This morning I started up on the Betaseron shots again. My doctor is using me as a lab experiment to see if it is the medication that makes me feel like crapola. (Why, yes, I know it is. Let’s just go with that). I’m on .25 dosage which is not much at all. I hate throwing out good medicine that is still in the vial. It seems like a waste of money but you do whatcha gotta do. I’m totally stressing about what new medication I will be prescribed because of the whole insurance thing with what they will cover, etc (and the nasty copay I may have).
I was doing great on my diet up until about a week (plus another half but I didn’t really want to say that. Hey that cats out of the bag now! ((Who put the cat in a bag?))). Today I am trying to be good and stick to the plan completely. After about 3 days all the sugar cravings (or carbs) will cease and it will become easier. I’m not sure why I went off the plan. I was doing great. Oh well, one of those things I guess. I know I definitely felt better on it and some aches actually came back when I started eating gobs of sugar again. So, I need to remember that I experience pain when I eat bad things. Sugar addiction / carb addiction is REAL, PEOPLE! Nasty stuff (but tastes so yummy).

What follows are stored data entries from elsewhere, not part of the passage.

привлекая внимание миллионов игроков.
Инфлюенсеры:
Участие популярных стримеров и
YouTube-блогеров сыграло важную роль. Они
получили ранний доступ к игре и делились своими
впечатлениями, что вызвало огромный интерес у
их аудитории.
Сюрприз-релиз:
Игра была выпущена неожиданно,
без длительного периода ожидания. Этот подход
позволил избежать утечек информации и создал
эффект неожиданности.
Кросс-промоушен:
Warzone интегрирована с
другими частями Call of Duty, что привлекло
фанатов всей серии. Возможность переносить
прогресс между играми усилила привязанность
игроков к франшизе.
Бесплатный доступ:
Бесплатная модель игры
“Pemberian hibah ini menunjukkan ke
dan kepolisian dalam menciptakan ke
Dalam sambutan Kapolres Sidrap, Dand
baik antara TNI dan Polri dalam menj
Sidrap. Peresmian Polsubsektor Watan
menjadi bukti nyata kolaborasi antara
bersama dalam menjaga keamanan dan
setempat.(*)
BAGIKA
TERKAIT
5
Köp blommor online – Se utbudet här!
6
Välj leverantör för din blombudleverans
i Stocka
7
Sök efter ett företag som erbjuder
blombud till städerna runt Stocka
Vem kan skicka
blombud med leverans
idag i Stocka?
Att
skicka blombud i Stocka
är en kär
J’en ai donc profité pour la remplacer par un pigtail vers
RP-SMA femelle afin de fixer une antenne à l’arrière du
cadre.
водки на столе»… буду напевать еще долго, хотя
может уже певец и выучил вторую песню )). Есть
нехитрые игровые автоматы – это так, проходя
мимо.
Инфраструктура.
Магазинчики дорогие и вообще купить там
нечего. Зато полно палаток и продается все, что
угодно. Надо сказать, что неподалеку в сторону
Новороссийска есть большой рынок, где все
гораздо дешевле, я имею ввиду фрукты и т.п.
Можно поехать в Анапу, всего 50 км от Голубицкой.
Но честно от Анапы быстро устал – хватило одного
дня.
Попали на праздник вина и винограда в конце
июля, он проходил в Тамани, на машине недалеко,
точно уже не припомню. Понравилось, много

Current symptoms I’ve been having that I relate to MS:
1. While walking to my car, all of a sudden, I get this strange sensation in my head and I start leaning forward and to the left and start walking at an angle rather than straight, which is what I was trying to do. Luckily it lasted for about 6 steps and was over with. My head still felt weird for a few hours though.
2. I seem to not be lifting my right foot up high enough when getting in or out of cars. I’ve stumbled 5 times in the past couple of weeks.
3. My whole body jerks when about to fall asleep. I have no idea if this is MS related but a couple of nights ago it did it three times in a row. VERY annoying.
4. My energy is still with me since being off the meds. I’ve been able to do so many things. I can’t believe for 5 months I lived with feeling like crap. It feels good to feel somewhat normal. (Although many will tell you I’m not very normal. *giggle*)
I’m starting to feel stressed out again or should I say anxious. There are many reasons. I’m pretty much in a sad state of mind and have been for a long time now. That definitely takes a toll on me and stress in life for me.